What you need to do
Reproduce the listing exactly, with no pictures in your copy.

Source data
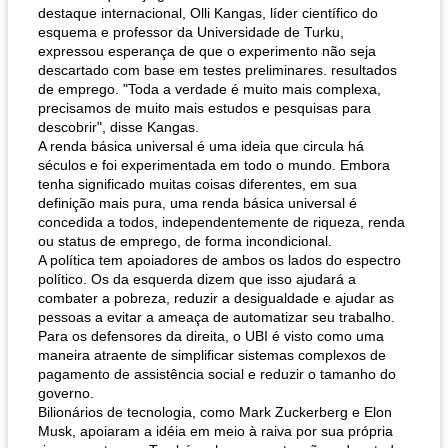
destaque internacional, Olli Kangas, líder científico do
esquema e professor da Universidade de Turku,
expressou esperança de que o experimento não seja
descartado com base em testes preliminares. resultados
de emprego. "Toda a verdade é muito mais complexa,
precisamos de muito mais estudos e pesquisas para
descobrir", disse Kangas.
A renda básica universal é uma ideia que circula há
séculos e foi experimentada em todo o mundo. Embora
tenha significado muitas coisas diferentes, em sua
definição mais pura, uma renda básica universal é
concedida a todos, independentemente de riqueza, renda
ou status de emprego, de forma incondicional.
A política tem apoiadores de ambos os lados do espectro
político. Os da esquerda dizem que isso ajudará a
combater a pobreza, reduzir a desigualdade e ajudar as
pessoas a evitar a ameaça de automatizar seu trabalho.
Para os defensores da direita, o UBI é visto como uma
maneira atraente de simplificar sistemas complexos de
pagamento de assistência social e reduzir o tamanho do
governo.
Bilionários de tecnologia, como Mark Zuckerberg e Elon
Musk, apoiaram a idéia em meio à raiva por sua própria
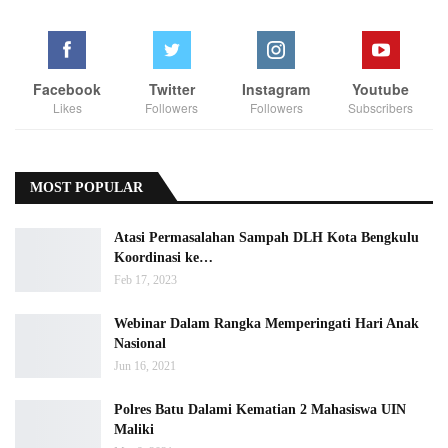
Facebook
Twitter
Instagram
Youtube
Likes
Followers
Followers
Subscribers
MOST POPULAR
Atasi Permasalahan Sampah DLH Kota Bengkulu
Koordinasi ke…
Feb 17, 2023
Webinar Dalam Rangka Memperingati Hari Anak
Nasional
Jun 16, 2021
Polres Batu Dalami Kematian 2 Mahasiswa UIN
Maliki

Completed exercise
destaque internacional, Olli Kangas, líder científico do
esquema e professor da Universidade de Turku,
expressou esperança de que o experimento não seja
descartado com base em testes preliminares. resultados
de emprego. "Toda a verdade é muito mais complexa,
precisamos de muito mais estudos e pesquisas para
descobrir", disse Kangas.
A renda básica universal é uma ideia que circula há
séculos e foi experimentada em todo o mundo. Embora
tenha significado muitas coisas diferentes, em sua
definição mais pura, uma renda básica universal é
concedida a todos, independentemente de riqueza, renda
ou status de emprego, de forma incondicional.
A política tem apoiadores de ambos os lados do espectro
político. Os da esquerda dizem que isso ajudará a
combater a pobreza, reduzir a desigualdade e ajudar as
pessoas a evitar a ameaça de automatizar seu trabalho.
Para os defensores da direita, o UBI é visto como uma
maneira atraente de simplificar sistemas complexos de
pagamento de assistência social e reduzir o tamanho do
governo.
Bilionários de tecnologia, como Mark Zuckerberg e Elon
Musk, apoiaram a idéia em meio à raiva por sua própria
Facebook
Twitter
Instagram
Youtube
Likes
Followers
Followers
Subscribers
MOST POPULAR
Atasi Permasalahan Sampah DLH Kota Bengkulu
Koordinasi ke…
Feb 17, 2023
Webinar Dalam Rangka Memperingati Hari Anak
Nasional
Jun 16, 2021
Polres Batu Dalami Kematian 2 Mahasiswa UIN
Maliki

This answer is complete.